(Data extracted from a collection)
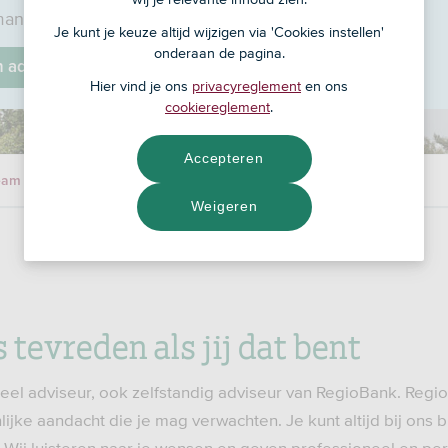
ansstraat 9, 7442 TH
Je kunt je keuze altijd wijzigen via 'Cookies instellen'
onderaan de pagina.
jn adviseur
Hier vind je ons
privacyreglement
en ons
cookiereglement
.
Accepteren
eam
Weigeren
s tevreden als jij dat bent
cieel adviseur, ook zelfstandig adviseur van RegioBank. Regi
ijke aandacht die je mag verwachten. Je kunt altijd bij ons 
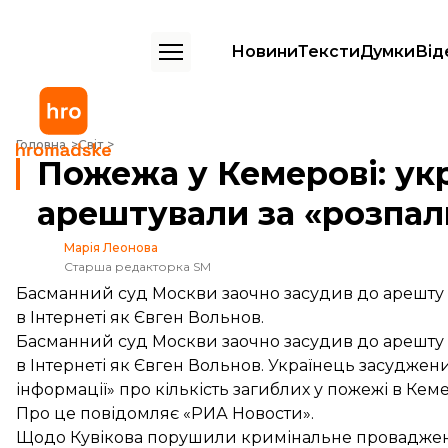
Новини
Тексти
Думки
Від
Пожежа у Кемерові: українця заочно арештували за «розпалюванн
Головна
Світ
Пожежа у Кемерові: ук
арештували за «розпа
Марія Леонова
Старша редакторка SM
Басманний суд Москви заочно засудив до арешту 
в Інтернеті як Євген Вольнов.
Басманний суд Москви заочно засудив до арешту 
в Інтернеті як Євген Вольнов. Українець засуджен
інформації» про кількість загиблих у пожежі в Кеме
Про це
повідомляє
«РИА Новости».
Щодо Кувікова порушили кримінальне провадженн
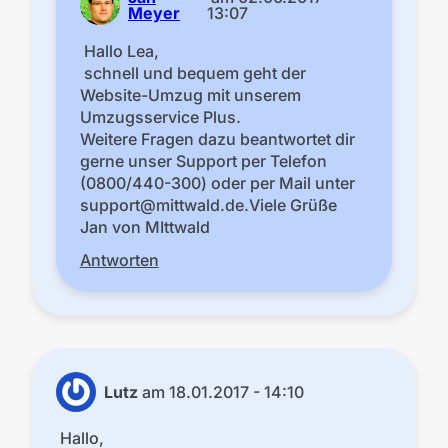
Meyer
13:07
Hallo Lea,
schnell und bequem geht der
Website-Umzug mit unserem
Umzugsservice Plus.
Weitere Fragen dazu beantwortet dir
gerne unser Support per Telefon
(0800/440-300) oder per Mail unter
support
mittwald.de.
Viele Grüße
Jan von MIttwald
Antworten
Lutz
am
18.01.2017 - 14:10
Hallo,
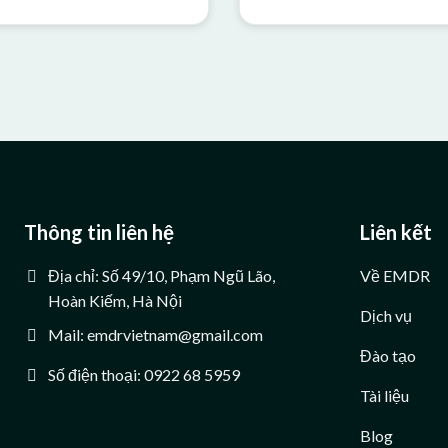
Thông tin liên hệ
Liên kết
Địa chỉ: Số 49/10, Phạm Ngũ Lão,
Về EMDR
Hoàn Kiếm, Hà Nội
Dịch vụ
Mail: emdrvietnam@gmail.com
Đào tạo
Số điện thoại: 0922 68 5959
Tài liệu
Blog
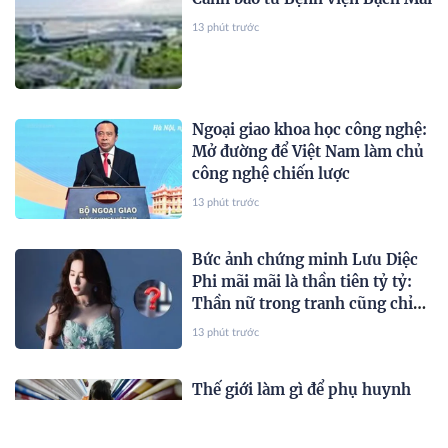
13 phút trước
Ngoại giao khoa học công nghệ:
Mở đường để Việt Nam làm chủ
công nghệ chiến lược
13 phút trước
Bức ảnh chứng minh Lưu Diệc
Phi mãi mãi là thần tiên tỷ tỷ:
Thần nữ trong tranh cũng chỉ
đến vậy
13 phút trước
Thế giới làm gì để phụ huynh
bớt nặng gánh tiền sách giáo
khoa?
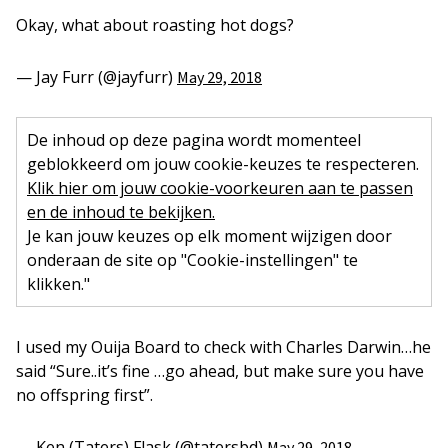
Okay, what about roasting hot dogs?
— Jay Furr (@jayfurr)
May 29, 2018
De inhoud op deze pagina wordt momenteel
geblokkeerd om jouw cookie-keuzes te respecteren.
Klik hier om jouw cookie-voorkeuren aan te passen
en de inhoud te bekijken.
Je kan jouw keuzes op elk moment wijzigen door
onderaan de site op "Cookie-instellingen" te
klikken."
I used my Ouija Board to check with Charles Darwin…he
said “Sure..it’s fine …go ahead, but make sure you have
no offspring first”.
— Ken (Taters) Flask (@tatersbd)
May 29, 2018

== Action item ==
Make a word-for-word copy of the entries, without any pictures.

== Task answer ==
ansstraat 9, 7442 TH
Je kunt je keuze altijd wijzigen via 'Cookies instellen'
onderaan de pagina.
jn adviseur
Hier vind je ons
privacyreglement
en ons
cookiereglement
.
Accepteren
eam
Weigeren
s tevreden als jij dat bent
cieel adviseur, ook zelfstandig adviseur van RegioBank. Regi
ijke aandacht die je mag verwachten. Je kunt altijd bij ons 
Новини
Тексти
Думки
Від
Пожежа у Кемерові: українця заочно арештували за «розпалюванн
Головна
Світ
Пожежа у Кемерові: ук
арештували за «розпа
Марія Леонова
Старша редакторка SM
Басманний суд Москви заочно засудив до арешту 
в Інтернеті як Євген Вольнов.
Басманний суд Москви заочно засудив до арешту 
в Інтернеті як Євген Вольнов. Українець засуджен
інформації» про кількість загиблих у пожежі в Кеме
Про це
повідомляє
«РИА Новости».
Щодо Кувікова порушили кримінальне провадженн
Meyer
13:07
Hallo Lea,
schnell und bequem geht der
Website-Umzug mit unserem
Umzugsservice Plus.
Weitere Fragen dazu beantwortet dir
gerne unser Support per Telefon
(0800/440-300) oder per Mail unter
support
mittwald.de.
Viele Grüße
Jan von MIttwald
Antworten
Lutz
am
18.01.2017 - 14:10
Hallo,
Thông tin liên hệ
Liên kết
Địa chỉ: Số 49/10, Phạm Ngũ Lão,
Về EMDR
Hoàn Kiếm, Hà Nội
Dịch vụ
Mail: emdrvietnam@gmail.com
Đào tạo
Số điện thoại: 0922 68 5959
Tài liệu
Blog
13 phút trước
Ngoại giao khoa học công nghệ:
Mở đường để Việt Nam làm chủ
công nghệ chiến lược
13 phút trước
Bức ảnh chứng minh Lưu Diệc
Phi mãi mãi là thần tiên tỷ tỷ:
Thần nữ trong tranh cũng chỉ
đến vậy
13 phút trước
Thế giới làm gì để phụ huynh
bớt nặng gánh tiền sách giáo
khoa?
Okay, what about roasting hot dogs?
— Jay Furr (@jayfurr)
May 29, 2018
De inhoud op deze pagina wordt momenteel
geblokkeerd om jouw cookie-keuzes te respecteren.
Klik hier om jouw cookie-voorkeuren aan te passen
en de inhoud te bekijken.
Je kan jouw keuzes op elk moment wijzigen door
onderaan de site op "Cookie-instellingen" te
klikken."
I used my Ouija Board to check with Charles Darwin…he
said “Sure..it’s fine …go ahead, but make sure you have
no offspring first”.
— Ken (Taters) Flask (@tatersbd)
May 29, 2018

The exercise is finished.